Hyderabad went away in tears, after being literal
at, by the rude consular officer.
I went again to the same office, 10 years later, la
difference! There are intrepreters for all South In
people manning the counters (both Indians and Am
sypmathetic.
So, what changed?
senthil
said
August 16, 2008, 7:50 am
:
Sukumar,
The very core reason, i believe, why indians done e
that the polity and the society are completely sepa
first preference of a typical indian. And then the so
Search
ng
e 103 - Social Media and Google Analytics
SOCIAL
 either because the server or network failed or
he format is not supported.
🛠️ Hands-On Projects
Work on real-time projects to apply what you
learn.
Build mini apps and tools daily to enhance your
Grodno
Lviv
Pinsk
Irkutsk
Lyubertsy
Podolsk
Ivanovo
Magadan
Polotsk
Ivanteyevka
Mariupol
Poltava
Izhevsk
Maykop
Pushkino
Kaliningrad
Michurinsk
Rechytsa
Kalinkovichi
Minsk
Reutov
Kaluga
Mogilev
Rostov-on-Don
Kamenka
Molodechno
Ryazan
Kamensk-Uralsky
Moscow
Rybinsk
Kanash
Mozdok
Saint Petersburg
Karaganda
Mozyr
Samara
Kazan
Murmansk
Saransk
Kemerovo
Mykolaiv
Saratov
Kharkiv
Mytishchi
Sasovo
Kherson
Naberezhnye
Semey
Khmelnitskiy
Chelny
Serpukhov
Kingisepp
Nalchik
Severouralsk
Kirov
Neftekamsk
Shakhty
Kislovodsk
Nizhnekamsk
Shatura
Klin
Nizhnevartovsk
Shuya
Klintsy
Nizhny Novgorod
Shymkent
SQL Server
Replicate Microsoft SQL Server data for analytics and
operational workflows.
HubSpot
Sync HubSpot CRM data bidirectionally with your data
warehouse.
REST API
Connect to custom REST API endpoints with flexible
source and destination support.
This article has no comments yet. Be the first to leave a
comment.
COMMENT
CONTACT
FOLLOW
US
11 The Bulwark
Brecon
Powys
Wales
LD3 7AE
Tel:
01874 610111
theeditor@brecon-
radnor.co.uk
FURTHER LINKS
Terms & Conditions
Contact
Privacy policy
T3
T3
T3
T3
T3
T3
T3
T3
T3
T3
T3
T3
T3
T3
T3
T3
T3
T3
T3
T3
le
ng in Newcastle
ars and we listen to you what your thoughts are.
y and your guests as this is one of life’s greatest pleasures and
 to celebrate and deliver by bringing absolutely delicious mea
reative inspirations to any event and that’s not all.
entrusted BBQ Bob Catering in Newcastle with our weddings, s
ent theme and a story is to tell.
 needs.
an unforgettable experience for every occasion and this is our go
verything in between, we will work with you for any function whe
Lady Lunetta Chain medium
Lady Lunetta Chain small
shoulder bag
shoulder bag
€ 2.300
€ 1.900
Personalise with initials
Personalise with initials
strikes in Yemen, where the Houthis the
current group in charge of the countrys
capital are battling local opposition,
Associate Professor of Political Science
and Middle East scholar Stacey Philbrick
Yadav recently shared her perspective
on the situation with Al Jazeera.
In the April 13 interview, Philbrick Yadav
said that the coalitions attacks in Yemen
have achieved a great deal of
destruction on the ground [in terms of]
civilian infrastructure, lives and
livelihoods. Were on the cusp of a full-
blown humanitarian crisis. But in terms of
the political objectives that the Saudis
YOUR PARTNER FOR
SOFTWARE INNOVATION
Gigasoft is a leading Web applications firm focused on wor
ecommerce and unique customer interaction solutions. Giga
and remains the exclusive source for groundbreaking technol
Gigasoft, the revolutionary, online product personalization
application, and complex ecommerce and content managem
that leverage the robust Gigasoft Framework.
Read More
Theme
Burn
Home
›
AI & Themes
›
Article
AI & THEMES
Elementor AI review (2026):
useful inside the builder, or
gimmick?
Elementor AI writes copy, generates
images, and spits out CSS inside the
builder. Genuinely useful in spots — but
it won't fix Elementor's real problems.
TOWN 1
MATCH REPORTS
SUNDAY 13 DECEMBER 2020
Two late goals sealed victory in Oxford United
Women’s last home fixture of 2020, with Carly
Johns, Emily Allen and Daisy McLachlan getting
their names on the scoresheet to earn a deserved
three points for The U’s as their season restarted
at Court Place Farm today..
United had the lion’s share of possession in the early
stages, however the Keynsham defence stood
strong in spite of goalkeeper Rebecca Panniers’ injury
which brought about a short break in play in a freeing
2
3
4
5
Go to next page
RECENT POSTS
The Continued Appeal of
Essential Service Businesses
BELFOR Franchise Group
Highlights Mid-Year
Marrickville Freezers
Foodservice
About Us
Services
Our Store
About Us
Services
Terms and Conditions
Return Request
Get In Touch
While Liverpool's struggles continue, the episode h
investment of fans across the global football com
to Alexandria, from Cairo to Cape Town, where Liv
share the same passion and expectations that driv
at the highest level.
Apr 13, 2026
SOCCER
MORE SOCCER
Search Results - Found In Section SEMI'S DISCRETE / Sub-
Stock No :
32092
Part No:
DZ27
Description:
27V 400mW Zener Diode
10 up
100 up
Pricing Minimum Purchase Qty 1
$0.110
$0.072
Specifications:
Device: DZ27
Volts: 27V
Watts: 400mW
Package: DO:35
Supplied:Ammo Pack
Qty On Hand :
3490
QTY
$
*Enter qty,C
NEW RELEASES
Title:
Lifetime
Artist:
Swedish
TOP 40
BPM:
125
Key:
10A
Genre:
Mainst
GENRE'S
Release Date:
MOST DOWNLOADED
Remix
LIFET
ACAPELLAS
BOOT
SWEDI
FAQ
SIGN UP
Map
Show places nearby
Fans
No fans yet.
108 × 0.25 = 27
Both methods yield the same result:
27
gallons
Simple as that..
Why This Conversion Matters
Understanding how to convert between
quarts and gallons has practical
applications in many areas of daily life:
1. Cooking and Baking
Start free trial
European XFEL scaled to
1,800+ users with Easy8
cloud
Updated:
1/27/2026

* * * * * * *

- [What is needed]
Print the lines above from the one with "said that the coalitions attacks in Yemen" through the one with "Elementor AI review", both included, exactly as written and nothing more.

- [Exercise solution]
said that the coalitions attacks in Yemen
have achieved a great deal of
destruction on the ground [in terms of]
civilian infrastructure, lives and
livelihoods. Were on the cusp of a full-
blown humanitarian crisis. But in terms of
the political objectives that the Saudis
YOUR PARTNER FOR
SOFTWARE INNOVATION
Gigasoft is a leading Web applications firm focused on wor
ecommerce and unique customer interaction solutions. Giga
and remains the exclusive source for groundbreaking technol
Gigasoft, the revolutionary, online product personalization
application, and complex ecommerce and content managem
that leverage the robust Gigasoft Framework.
Read More
Theme
Burn
Home
›
AI & Themes
›
Article
AI & THEMES
Elementor AI review (2026):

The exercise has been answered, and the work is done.